Created in 1969, SDRs are not a currency and have no material existence.

Their value is based on a basket of five major international currencies: the US dollar, the euro, the British pound, China’s renminbi or yuan and the Japanese yen.

Once issued, SDRs can be used either as a reserve currency that stabilizes the value of a country’s domestic currency, or converted into stronger currencies to finance investments.

For poorer countries, the interest is also to obtain hard currencies without having to pay substantial interest rates.

US factory orders rise: New orders for US-made goods increased more than expected in June, while business spending on equipment was solid, pointing to sustained strength in manufacturing even as spending is shifting away from goods to services.

The Commerce Department said on Tuesday that factory orders rose 1.5% in June after advancing 2.3% in May.
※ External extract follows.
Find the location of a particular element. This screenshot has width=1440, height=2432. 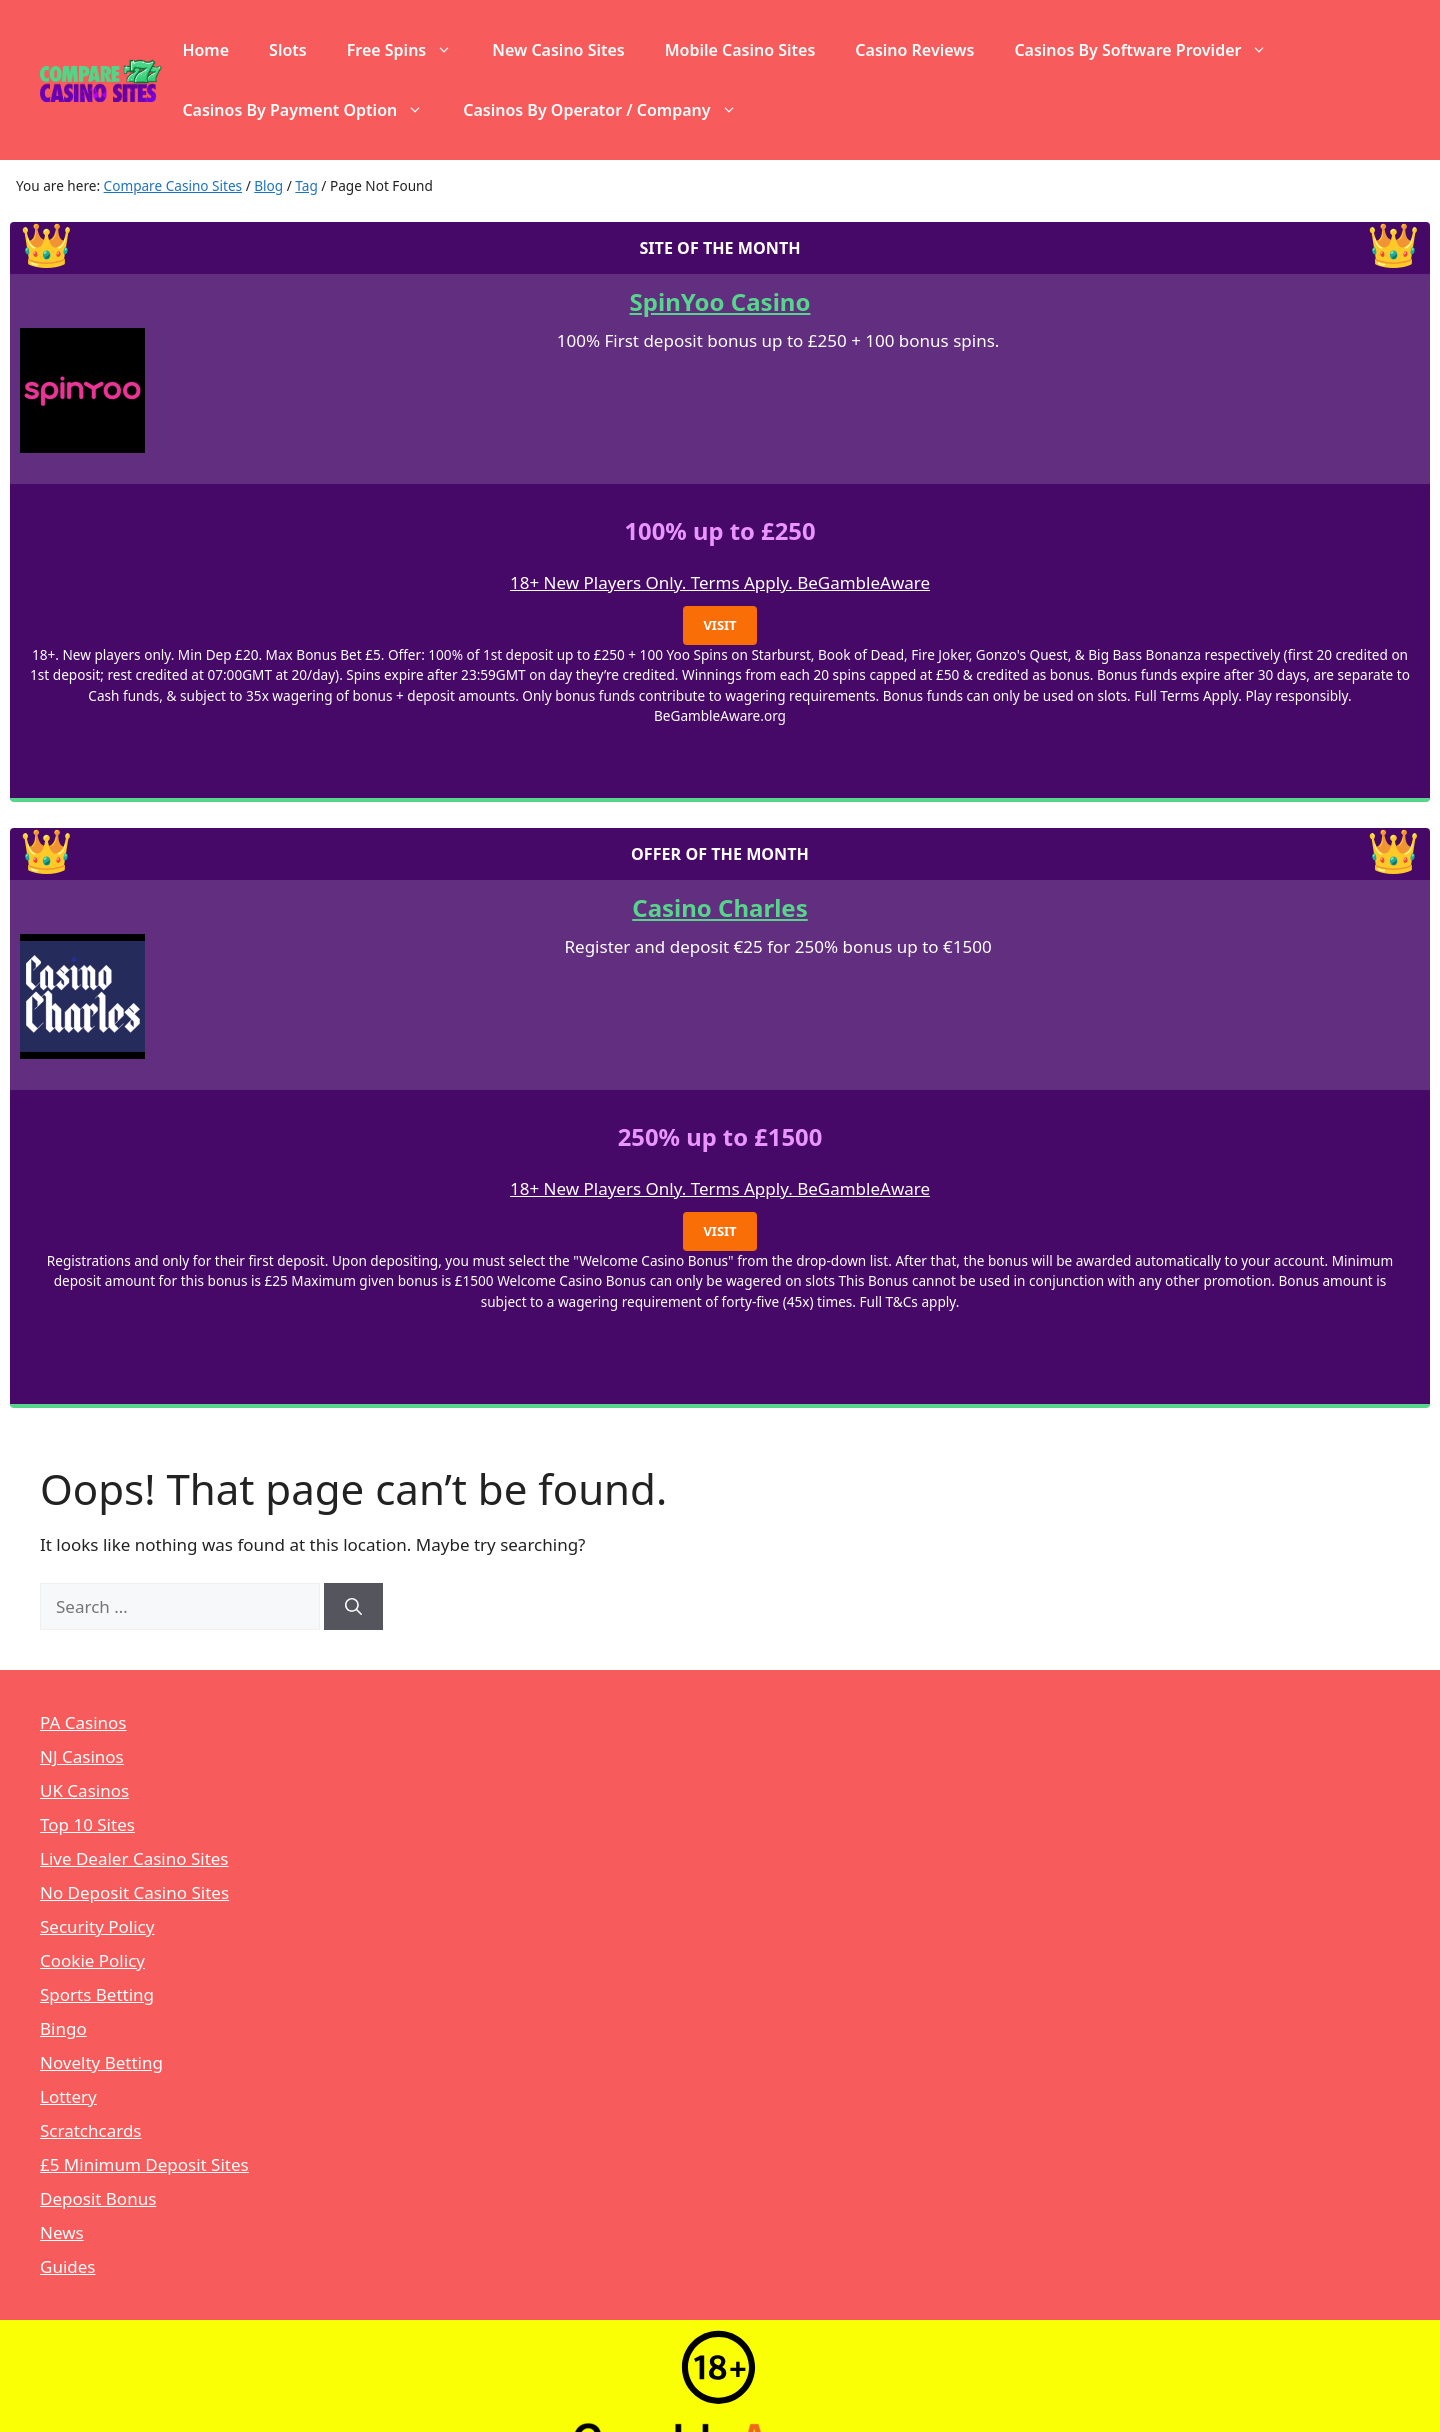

Economists polled by Reuters had forecast factory orders increasing 1.0%.

Orders soared 18.4% on a year-on-year basis. Demand pivoted towards goods during the COVID-19 pandemic as millions of Americans were cooped up at home, boosting manufacturing, which accounts for 11.9% of the US economy. But the surge in demand is straining the supply chain.

The Institute for Supply Management reported on Monday that manufacturing activity grew at a slower pace in July for the second straight month as raw material shortages persisted. The survey, however, suggested that supply chain bottlenecks were starting to ease.

Spending is rotating back to services as nearly half of the population has been fully vaccinated against COVID-19, allowing people to travel, frequent restaurants, visit casinos and attend sporting events among services-related activities that were curbed early in the pandemic.

The increase in factory goods orders in June was broad, with notable gains in machinery, computers and electronic products, as well as electrical equipment, appliances and components. Orders for transportation equipment increased 2.0%.

Meanwhile, US stocks, 10-year Treasurys and oil prices were mixed ahead of corporate earnings and economic growth signals that investors hope will clarify the investment outlook.

Wall Street’s main indexes fell slightly Tuesday morning after initially posting gains. The Dow Jones Industrial Average fell 53.97 points, or 0.15%, to 34,784.19, the S&P 500 lost 9.3 points, or 0.21%, to 4,377.86 and the Nasdaq Composite dropped 80.67 points, or 0.55%, to 14,600.40.

Stronger-than-expected profit reports from US companies in recent weeks have ratcheted up already high Wall Street forecasts on how second-quarter earnings growth will look versus last year.

But with stocks already near record highs, investors also want to see July’s US non-farm payroll numbers, due on Friday, following dovish commentary from Fed Chief Jerome Powell last week.